Terrorists active in the Sinai Peninsula, taking advantage of the four-day Muslim holiday Eid al-Adha, plan to target tourists and resorts in the area. An Egyptian security official reported that "A number of cars have been stolen recently. One of them belongs to the governor of the north Sinai district, and another belongs to the district's national security advisor."
The region, which has grown increasingly lawless in the aftermath of the Egyptian Arab Spring that saw the overthrow of the regime of President Hosni Mubarak, has witnessed terrorist attacks on both Egyptian and Israeli civilians and targets.
Terrorist elements, largely backed by Iran, have dug a labyrinth of tunnels underneath the border between the Sinai Peninsula and the Gaza Strip, which are often used to smuggle goods as well as crude and advanced weaponry.
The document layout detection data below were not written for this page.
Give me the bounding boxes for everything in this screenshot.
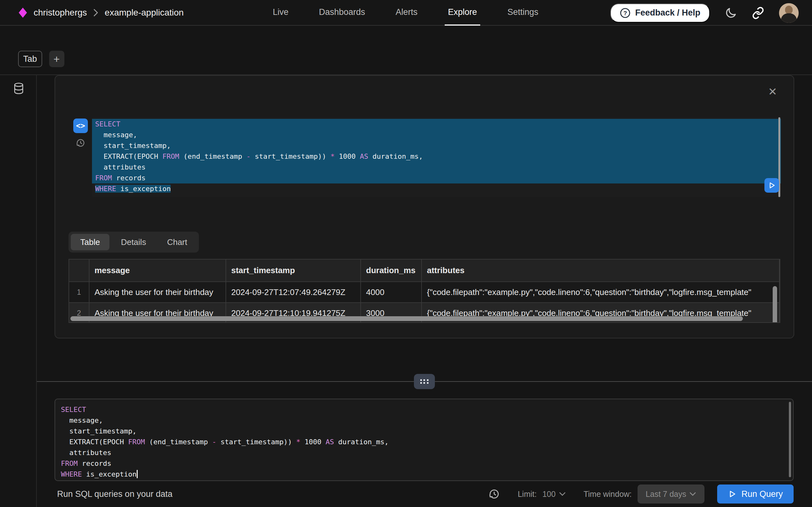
database-icon bbox=[13, 82, 24, 95]
chevron-down-icon bbox=[559, 492, 566, 496]
grip-dots-icon bbox=[419, 379, 429, 384]
nav-item-live[interactable]: Live bbox=[270, 0, 292, 26]
tab-bar: Tab + bbox=[18, 51, 64, 67]
run-query-label: Run Query bbox=[741, 489, 783, 499]
row-number-header bbox=[69, 260, 90, 282]
sql-editor[interactable]: SELECT message, start_timestamp, EXTRACT… bbox=[55, 399, 794, 481]
share-link-button[interactable] bbox=[752, 7, 764, 19]
table-row[interactable]: 1 Asking the user for their birthday 202… bbox=[69, 282, 780, 303]
nav-item-explore[interactable]: Explore bbox=[445, 0, 480, 26]
schema-sidebar-button[interactable] bbox=[13, 82, 24, 95]
logfire-logo-icon[interactable] bbox=[18, 7, 27, 18]
play-icon bbox=[728, 490, 736, 498]
moon-icon bbox=[724, 7, 737, 19]
run-query-button[interactable]: Run Query bbox=[717, 485, 794, 504]
limit-label: Limit: bbox=[518, 490, 537, 499]
question-circle-icon: ? bbox=[620, 8, 630, 18]
table-vertical-scrollbar[interactable] bbox=[773, 286, 777, 323]
code-gutter: <> bbox=[69, 117, 92, 197]
nav-item-alerts[interactable]: Alerts bbox=[392, 0, 420, 26]
close-card-button[interactable]: ✕ bbox=[768, 85, 777, 98]
breadcrumb-org[interactable]: christophergs bbox=[34, 8, 87, 18]
feedback-help-button[interactable]: ? Feedback / Help bbox=[610, 3, 710, 22]
view-tab-details[interactable]: Details bbox=[111, 234, 155, 250]
breadcrumb: christophergs example-application bbox=[0, 7, 184, 18]
table-header-row: message start_timestamp duration_ms attr… bbox=[69, 260, 780, 282]
col-header-attributes[interactable]: attributes bbox=[422, 260, 780, 282]
breadcrumb-project[interactable]: example-application bbox=[105, 8, 184, 18]
sidebar-divider bbox=[36, 74, 37, 507]
link-icon bbox=[752, 7, 764, 19]
user-avatar[interactable] bbox=[779, 3, 799, 23]
results-table: message start_timestamp duration_ms attr… bbox=[68, 259, 780, 323]
nav-item-dashboards[interactable]: Dashboards bbox=[316, 0, 368, 26]
splitter-handle[interactable] bbox=[414, 374, 435, 389]
query-history-card: Sep 27, 13:12 ✕ <> SELECT message, start… bbox=[55, 75, 794, 338]
history-button[interactable] bbox=[76, 138, 85, 148]
col-header-duration-ms[interactable]: duration_ms bbox=[361, 260, 422, 282]
time-window-select[interactable]: Last 7 days bbox=[638, 485, 705, 504]
query-history-button[interactable] bbox=[489, 488, 500, 500]
table-horizontal-scrollbar[interactable] bbox=[70, 316, 743, 321]
view-tab-table[interactable]: Table bbox=[71, 234, 109, 250]
code-button[interactable]: <> bbox=[73, 118, 88, 133]
history-icon bbox=[489, 488, 500, 500]
time-window-label: Time window: bbox=[583, 490, 632, 499]
chevron-down-icon bbox=[689, 492, 696, 496]
view-tab-chart[interactable]: Chart bbox=[158, 234, 197, 250]
nav-right-group: ? Feedback / Help bbox=[610, 0, 799, 26]
footer-bar: Run SQL queries on your data Limit: 100 … bbox=[0, 481, 812, 507]
tab-chip[interactable]: Tab bbox=[18, 51, 42, 67]
editor-scrollbar[interactable] bbox=[789, 402, 791, 477]
col-header-message[interactable]: message bbox=[90, 260, 226, 282]
add-tab-button[interactable]: + bbox=[49, 51, 64, 67]
svg-text:?: ? bbox=[623, 10, 627, 16]
run-preview-button[interactable] bbox=[764, 178, 779, 193]
play-icon bbox=[768, 181, 775, 189]
main-nav: Live Dashboards Alerts Explore Settings bbox=[270, 0, 542, 26]
query-code-block: <> SELECT message, start_timestamp, EXTR… bbox=[69, 117, 781, 197]
history-icon bbox=[76, 138, 85, 148]
limit-select[interactable]: 100 bbox=[542, 490, 566, 499]
col-header-start-timestamp[interactable]: start_timestamp bbox=[226, 260, 361, 282]
sql-preview[interactable]: SELECT message, start_timestamp, EXTRACT… bbox=[92, 117, 781, 197]
footer-hint: Run SQL queries on your data bbox=[57, 489, 172, 499]
theme-toggle-button[interactable] bbox=[724, 7, 737, 19]
view-tabs: Table Details Chart bbox=[68, 232, 199, 252]
nav-item-settings[interactable]: Settings bbox=[504, 0, 542, 26]
breadcrumb-chevron-icon bbox=[93, 9, 98, 17]
feedback-help-label: Feedback / Help bbox=[635, 8, 700, 18]
top-nav: christophergs example-application Live D… bbox=[0, 0, 812, 26]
The official but chilly peace that exists between Israel and Egypt also has been called into question by some Brotherhood officials who have been outspoken in their desire to modify the treaty in areas such as troop and equipment deployments in the Sinai.
The Arab Spring has also empowered hardline elements who have called for the modification or eradication of Egypt’s ling-standing peace treaty with Israel. Egypt’s Muslim Brotherhood-linked president, Mohammed Morsi, has himself suggested in numerous interviews that the context of the treaty needs to be revaluated.
Last week, the Egyptian Muslim Brotherhood elected Saad al-Katani as its new leader, filling a slot left open when Morsi formally resigned from the group in order to assume office. The vote was considered a relative victory for hardliners in the Muslim Brotherhood, with Katani defeating the more moderate Essam el-Erian for the position and declaring that he seeks to "implement righteous rule based on Islamic sharia laws."
The election came in the aftermath of the Muslim Brotherhood's supreme leader, Mohammed Badie, being quoted to the effect that "Jews have increased the corruption in the world, and shed the blood of (Muslims)."
Jewish groups charged with monitoring anti-Jewish hatred have raised alarm bells over the speech and other explicitly anti-Semitic incitement at the highest levels of the Muslim Brotherhood. A new video showing Morsi's participation in a prayer calling for the destruction and dispersal of Jews is likely to heighten those concerns.